Когда мы слушаем музыку, писал Дэниел Левитин, «мы – в действительности – воспринимаем множественные свойства или «измерения»». К этим свойствам он относит тон, высоту, тембр, громкость, темп, ритм и рисунок или контур (целостная форма, мелодия целиком – сверху донизу). Об амузии говорят, когда нарушено восприятие всех или части этих свойств. Однако в этом смысле доктор Йоргенсен не страдает амузией. Восприятие музыки здоровым левым ухом осталось нормальным.
Далее Левитин говорит о двух других измерениях. Пространственная локализация, пишет он, «это восприятие того, как далеко от нас находится источник, в сочетании с ощущением размеров комнаты или зала, в котором звучит музыка… это чувство помогает отличать пение в концертном зале от пения в ванной комнате». Реверберация, утверждает Левитин, «играет недооцененную роль во внушении эмоций и создании приятного во всех отношениях звука».
Именно эти последние свойства утратил доктор Йоргенсен, когда потерял способность к стереофоническому восприятию звука. Придя на концерт, он обнаружил, что не воспринимает пространственных характеристик, объемности, богатства, резонанса – и именно эта невосприимчивость сделала музыку «плоской и безжизненной».
В этом случае я был поражен аналогией с переживаниями людей, потерявших один глаз и вместе с ним способность к восприятию стереоскопической глубины изображения. Последствия утраты стереоскопического зрения могут быть неожиданными по своим масштабам, так как не только нарушают способность к суждению о глубине и расстоянии, но и делают весь зрительный мир плоским, и это уплощение бывает как перцептивным, так и эмоциональным. В такой ситуации люди говорят о своей «оторванности», о трудности соотнесения себя, своего «я» с тем, что они видят, не только в пространственном отношении, но и эмоционально. Восстановление бинокулярного зрения, если оно происходит, может дать человеку ощущение радости и облегчения, так как возвращает миру его эмоциональное богатство и разнообразие. Но даже если восстановления бинокулярного зрения не происходит, то происходят медленные адаптационные изменения, подобные тем, какие описал доктор Йоргенсен, – развивается псевдостереоскопический эффект.

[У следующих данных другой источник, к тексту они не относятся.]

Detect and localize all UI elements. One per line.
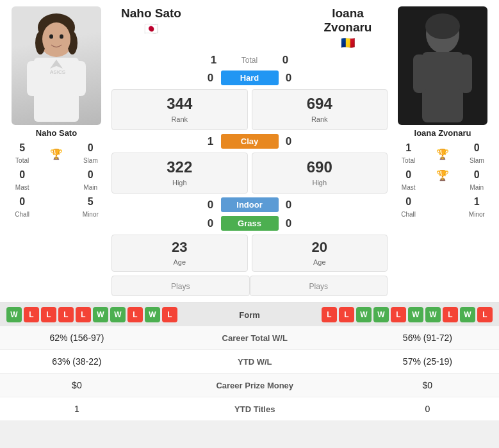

Очень важно выделить значимость этого термина – «псевдостерео». Истинное объемное восприятие – будь то слуховое или зрительное – зависит от способности головного мозга делать заключения о глубине и расстоянии (а также о таких свойствах, как округлость, вместительность, объемность) на основании информации, которая поступает от двух раздельно расположенных глаз или ушей. В случае зрения – это пространственная отделенность, в случае слуха – временна́я. Разница между источниками информации может показаться крошечной – расстояние между двумя глазами составляет всего несколько дуговых секунд, а между ушами запаздывание восприятия одним ухом по сравнению с другим составляет всего несколько микросекунд. Но эта ничтожная разница позволяет некоторым животным, особенно ночным хищникам, например, сове, строить достоверную звуковую карту окружающей местности. Мы – люди – недотягиваем до таких высоких стандартов, но тем не менее тоже используем бинауральную разницу – в такой же степени, как и бинокулярную, – для ориентации в пространстве, для формирования суждений о том, что находится вокруг нас. Именно стереофония позволяет посетителям концертов наслаждаться всей сложностью и акустическим великолепием оркестра или хора, выступающего в концертном зале, специально сконструированном для прослушивания – богатого, детального и трехмерного, – насколько это возможно. Именно эту радость восприятия мы пытаемся воспроизвести с помощью пары наушников, стереодинамиков и сложных полифонических стереосистем. Мы считаем наш стереофонический мир чем-то само собой разумеющимся, и подчас лишь несчастье, подобное тому, что случилось с доктором Йоргенсеном, заставляет понять, насколько важны для нас оба наши уха.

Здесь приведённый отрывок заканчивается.